Agree about Cinelli's pricing.


----------



## Cycleops (4 Nov 2014)

Roadrider48 said:


> Agree about Cinelli's pricing.


But what a wonderfully evocative name. Imagine telling someone you've got a Pinnacle or a Trek, bit like saying you've got a chair. Go for it!


----------



## ayceejay (4 Nov 2014)

I would suggest that you go for a modern 'fixie' frame that is likely to have a longer wheelbase and more relaxed geometry than the Cinelli . Some of them are ridiculously blinged up but if you can get the frame only and build it yourself this may be the best option, the Surly steamroller is such a beast but there are others. Cheap wheels are available and Miche do serviceable components at a reasonable price.


----------



## dandare (4 Nov 2014)

I have a Vigorelli. It does come with holes for front and rear brakes. The front fork has very little clearance. No bottle bosses but that is easily fixed. If you get it at the right price it makes a cracking bike. No problems with stability at all.
Mine is the red one and I have to say it's one of the nicest bikes I've ridden.


----------



## Rob3rt (4 Nov 2014)

dandare said:


> I have a Vigorelli.* It does come with holes for front and rear brakes.* The front fork has very little clearance. No bottle bosses but that is easily fixed. If you get it at the right price it makes a cracking bike. No problems with stability at all.
> Mine is the red one and I have to say it's one of the nicest bikes I've ridden.



Must have revised the design as mine had no rear brake mount and the fork came with the mount plugged and painted over, the plug had to be extracted. As such check before buying if you may want a rear brake I guess.


----------



## DaveyA (4 Nov 2014)

Love the look of the Vigorelli, but in the descriptions I have read they all say no rear brake. There is an adapter available to allow rear brake fitment but it doesn't look too appealing.
http://www.velodromeshop.net/index.php?p=product&id=1254
What age is yours dandare, is it an older model or quite new?
The Steamroller looks nice too, but I worry that they might have called it by that name for a reason.
Any other decent makes that I could consider?


----------



## dandare (4 Nov 2014)

I bought mine last year so a new model. If you read the description of the frame on the vellodrome site it does say that it is drilled for front and rear brakes.


----------



## DaveyA (4 Nov 2014)

I am a bit confused. I have read the descriptions of both Vigorelli's at velodrome and can only see that they are drilled for front fork only. The Gazzetta is the only other one I can find that is drilled for front and rear brakes.


----------



## Tin Pot (4 Nov 2014)

I was looking at the Cinelli 2015 bikes last night. I've not matured to single speed thing yet.
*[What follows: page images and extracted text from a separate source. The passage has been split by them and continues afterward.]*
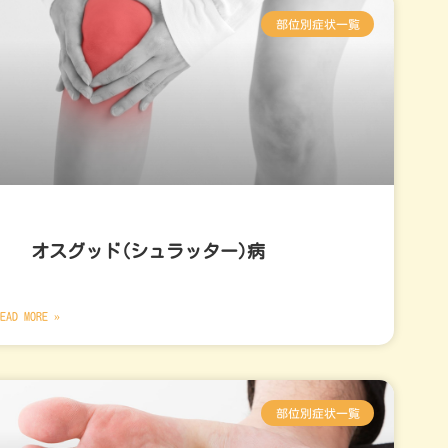
部位別症状一覧
オスグッド(シュラッター)病
EAD MORE »
部位別症状一覧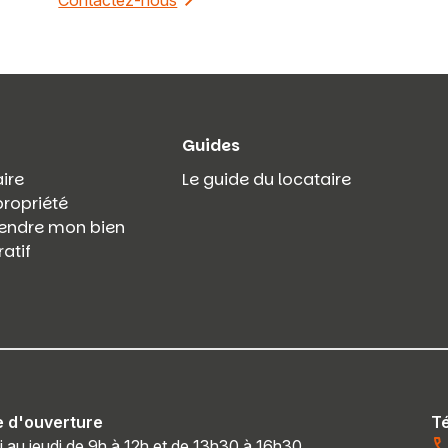
Contactez-nous
Guides
ire
Le guide du locataire
propriété
 vendre mon bien
atif
e d'ouverture
T
i au jeudi de 9h à 12h et de 13h30 à 16h30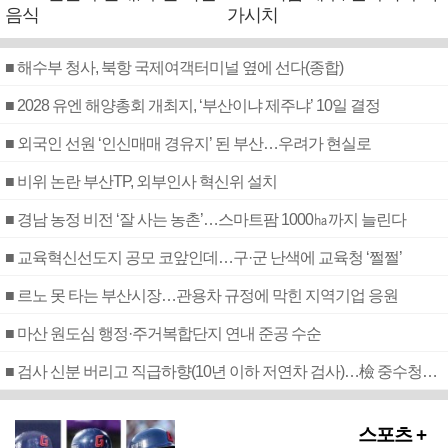
음식
가시치
■ 해수부 청사, 북항 국제여객터미널 옆에 선다(종합)
■ 2028 유엔 해양총회 개최지, ‘부산이냐 제주냐’ 10일 결정
■ 외국인 선원 ‘인신매매 경유지’ 된 부산…우려가 현실로
■ 비위 논란 부산TP, 외부인사 혁신위 설치
■ 경남 농정 비전 ‘잘 사는 농촌’…스마트팜 1000㏊까지 늘린다
■ 교육혁신선도지 공모 코앞인데…구·군 난색에 교육청 ‘쩔쩔’
■ 르노 못 타는 부산시장…관용차 규정에 막힌 지역기업 응원
■ 마산 원도심 행정·주거복합단지 연내 준공 수순
■ 검사 신분 버리고 직급하향(10년 이하 저연차 검사)…檢 중수청행 기피
스포츠 +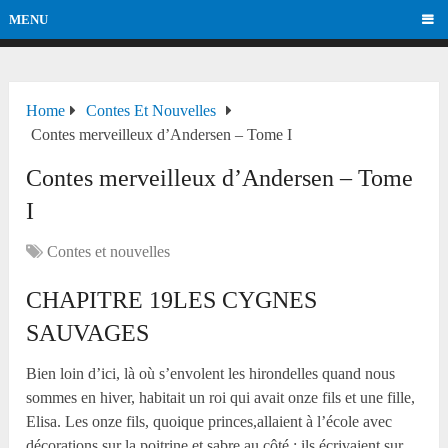
MENU
Home
Contes Et Nouvelles
Contes merveilleux d’Andersen – Tome I
Contes merveilleux d’Andersen – Tome
I
Contes et nouvelles
CHAPITRE 19LES CYGNES
SAUVAGES
Bien loin d’ici, là où s’envolent les hirondelles quand nous
sommes en hiver, habitait un roi qui avait onze fils et une fille,
Elisa. Les onze fils, quoique princes,allaient à l’école avec
décorations sur la poitrine et sabre au côté ; ils écrivaient sur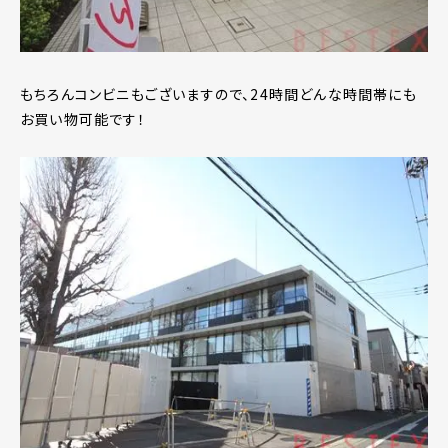
もちろんコンビニもございますので、24時間どんな時間帯にも
お買い物可能です！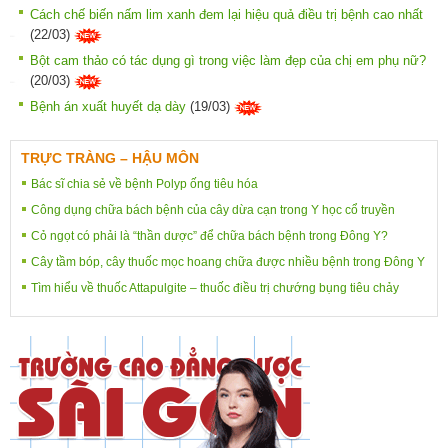
Cách chế biến nấm lim xanh đem lại hiệu quả điều trị bệnh cao nhất
(22/03)
Bột cam thảo có tác dụng gì trong việc làm đẹp của chị em phụ nữ?
(20/03)
Bệnh án xuất huyết dạ dày
(19/03)
TRỰC TRÀNG – HẬU MÔN
Bác sĩ chia sẻ về bệnh Polyp ống tiêu hóa
Công dụng chữa bách bệnh của cây dừa cạn trong Y học cổ truyền
Cỏ ngọt có phải là “thần dược” để chữa bách bệnh trong Đông Y?
Cây tầm bóp, cây thuốc mọc hoang chữa được nhiều bệnh trong Đông Y
Tìm hiểu về thuốc Attapulgite – thuốc điều trị chướng bụng tiêu chảy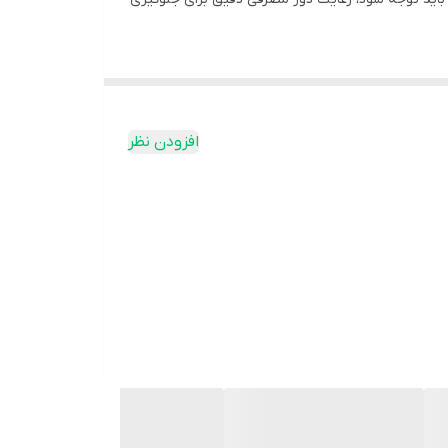
د. این محصول گزینه‌ای ایده‌آل برای استفاده در زمان
افزودن نظر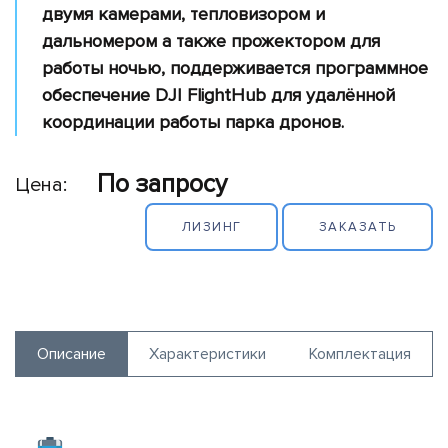
обеспечение
двумя камерами, тепловизором и
Полезная
дальномером а также прожектором для
нагрузка
работы ночью, поддерживается программное
обеспечение DJI FlightHub для удалённой
Принтеры
координации работы парка дронов.
Портативные
электростанции
По запросу
Цена:
Вспомогательное
оборудование
ЛИЗИНГ
ЗАКАЗАТЬ
Потребительские
дроны
Симуляторы
Описание
Характеристики
Комплектация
Have you considered the Bootleg Mystic Rat Single Speed?

http://www.damianharriscycles.co.uk...li-bootleg-mystic-rats-2013-single-speed-bike


----------



## dandare (5 Nov 2014)

You're confused !. Where does that leave me?. I can only blame it on the age thing. I don't even know what bikes I own. Sorry , I have a Gazzeta. You are right about the Vigorrelli. A word of caution though. A friend of mine has only just got a Vigorelli ,mainly for riding hill climbs. He has had no end of trouble getting a bottom bracket, chainset to work. The problem seemed to be with the clearance between the chainstay and chain ring.


----------



## Rob3rt (5 Nov 2014)

dandare said:


> You're confused !. Where does that leave me?. I can only blame it on the age thing. I don't even know what bikes I own. Sorry , I have a Gazzeta. You are right about the Vigorrelli. A word of caution though. A friend of mine has only just got a Vigorelli ,mainly for riding hill climbs. He has had no end of trouble getting a bottom bracket, chainset to work. The problem seemed to be with the clearance between the chainstay and chain ring.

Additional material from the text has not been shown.